Rhythm 0 is more than a performance art piece; it’s a social experiment to see how far human subjects will go when their actions have no consequences. Relinquishing control over her body to the participants, Abramović tested their limits of what would be considered acceptable. By reversing the roles, she was able to bring out the dark side of humanity and learned that, if left up to the audience, they can kill you. In fact, Abramović was so committed to proving this that she wouldn’t have resisted rape or murder.
Fast forward to March 14, 2010, when the MoMA held a retrospective of Abramović’s work entitled The Artist is Present. During the two-and-a-half-month-long exhibition, Abramović performed a new, original piece in the museum’s atrium. The instructions were simple: “Sit silently with the artist for a duration of your choosing.”

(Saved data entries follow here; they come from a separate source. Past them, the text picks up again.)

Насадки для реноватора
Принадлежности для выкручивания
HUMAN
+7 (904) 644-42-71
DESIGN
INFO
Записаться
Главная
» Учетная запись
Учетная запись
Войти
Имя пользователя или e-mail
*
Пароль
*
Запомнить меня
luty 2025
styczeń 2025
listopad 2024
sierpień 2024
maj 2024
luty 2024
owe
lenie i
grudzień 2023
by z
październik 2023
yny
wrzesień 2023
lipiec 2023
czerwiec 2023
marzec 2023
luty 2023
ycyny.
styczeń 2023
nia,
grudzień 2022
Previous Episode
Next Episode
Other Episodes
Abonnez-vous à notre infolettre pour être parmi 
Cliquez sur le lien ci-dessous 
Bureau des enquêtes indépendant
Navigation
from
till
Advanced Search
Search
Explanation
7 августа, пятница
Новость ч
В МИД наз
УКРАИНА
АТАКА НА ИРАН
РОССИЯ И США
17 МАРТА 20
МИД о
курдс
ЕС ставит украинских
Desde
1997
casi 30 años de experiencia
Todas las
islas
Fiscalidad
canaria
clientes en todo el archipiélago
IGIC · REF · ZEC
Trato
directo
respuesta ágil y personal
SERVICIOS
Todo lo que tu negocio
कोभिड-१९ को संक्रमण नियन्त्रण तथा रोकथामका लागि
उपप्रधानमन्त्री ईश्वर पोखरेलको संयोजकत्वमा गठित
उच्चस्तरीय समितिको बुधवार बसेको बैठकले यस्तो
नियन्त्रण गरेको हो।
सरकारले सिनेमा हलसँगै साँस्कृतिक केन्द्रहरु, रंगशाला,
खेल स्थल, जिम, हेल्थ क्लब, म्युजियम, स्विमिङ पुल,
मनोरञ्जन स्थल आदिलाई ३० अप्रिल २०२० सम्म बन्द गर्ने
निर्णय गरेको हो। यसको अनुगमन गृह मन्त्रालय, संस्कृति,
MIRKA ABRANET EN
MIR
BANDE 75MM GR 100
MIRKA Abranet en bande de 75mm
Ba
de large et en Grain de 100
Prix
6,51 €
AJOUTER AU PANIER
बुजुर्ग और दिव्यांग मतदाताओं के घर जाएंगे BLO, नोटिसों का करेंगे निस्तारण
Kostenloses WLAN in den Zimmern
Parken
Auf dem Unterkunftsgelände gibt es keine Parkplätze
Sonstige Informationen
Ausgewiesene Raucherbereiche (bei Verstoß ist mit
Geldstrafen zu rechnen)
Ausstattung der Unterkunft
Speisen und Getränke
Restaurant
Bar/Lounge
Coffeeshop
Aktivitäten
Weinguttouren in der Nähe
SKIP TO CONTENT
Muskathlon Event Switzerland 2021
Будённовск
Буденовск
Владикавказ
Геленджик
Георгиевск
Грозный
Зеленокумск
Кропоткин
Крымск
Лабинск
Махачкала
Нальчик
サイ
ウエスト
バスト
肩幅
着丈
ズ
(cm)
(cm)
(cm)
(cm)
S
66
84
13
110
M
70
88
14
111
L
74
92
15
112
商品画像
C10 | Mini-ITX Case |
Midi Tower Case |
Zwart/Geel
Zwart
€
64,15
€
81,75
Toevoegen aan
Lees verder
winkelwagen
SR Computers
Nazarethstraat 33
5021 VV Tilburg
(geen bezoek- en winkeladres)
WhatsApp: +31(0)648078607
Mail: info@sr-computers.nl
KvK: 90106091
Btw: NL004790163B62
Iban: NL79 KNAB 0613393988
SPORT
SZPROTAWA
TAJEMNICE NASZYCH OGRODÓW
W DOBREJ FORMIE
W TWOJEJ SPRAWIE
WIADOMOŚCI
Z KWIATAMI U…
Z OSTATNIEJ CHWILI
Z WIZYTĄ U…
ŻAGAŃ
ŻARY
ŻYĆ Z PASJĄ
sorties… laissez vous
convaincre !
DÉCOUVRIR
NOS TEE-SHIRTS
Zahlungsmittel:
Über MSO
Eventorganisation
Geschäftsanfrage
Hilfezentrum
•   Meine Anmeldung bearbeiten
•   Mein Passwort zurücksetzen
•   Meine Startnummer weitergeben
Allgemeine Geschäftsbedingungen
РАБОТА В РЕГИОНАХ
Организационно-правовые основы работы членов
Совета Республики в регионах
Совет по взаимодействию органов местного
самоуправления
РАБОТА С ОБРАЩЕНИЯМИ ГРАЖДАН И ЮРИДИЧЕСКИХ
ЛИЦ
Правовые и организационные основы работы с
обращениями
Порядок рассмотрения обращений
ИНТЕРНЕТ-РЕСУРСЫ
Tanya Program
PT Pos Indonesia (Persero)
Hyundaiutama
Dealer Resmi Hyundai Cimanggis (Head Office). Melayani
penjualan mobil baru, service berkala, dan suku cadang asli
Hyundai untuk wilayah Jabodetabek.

In her longest solo performance to date, Abramović sat across from 1,545 visitors over 736.5 hours. For six days a week, seven hours a day (ten on Fridays), she sat motionless and silent without food, water, or breaks. The exercise was about being fully present, focusing on connecting with every sitter, exploring the here and now of self and others. Even though no one was allowed to speak, they didn’t have to. “I gazed into the eyes of many people who were carrying such pain inside that I could immediately see it and feel it…I become a mirror for them of their own emotions,” said Abramović.
The length of the performance relative to the simple interaction is a large part of what generated meaning. Time stretched, and with nowhere to run except into yourself, many sitters were moved to tears. The only time Abromović broke her rules was when her former partner, Ulay, surprised her on opening night. They hadn’t seen each other in twenty-two years.
Rhythm 0 and The Artist is Present were life-changing experiences for both parties, marked by the artist’s passive role, the transcendence brought on by physical pain, the audience’s necessity to generate meaning, and the mirror held up to society. Even so, they represent two extremes: “My whole idea at MoMA was to give out unconditional love to every stranger, which I did. And the other one [in Belgrade] was a challenge to every bad energy possible,” Abramović explains. In Rhythm 0, she was ready to die, but in The Artist Is Present, she was living fully.
Normally, when we think of art, it’s bound to something tangible like a 3D printed gown, a clay sculpture or an oil painting, but what about the art that we can’t put our finger on? What does it look like? What does it feel like? The answer is simple — art is a matter of life and death.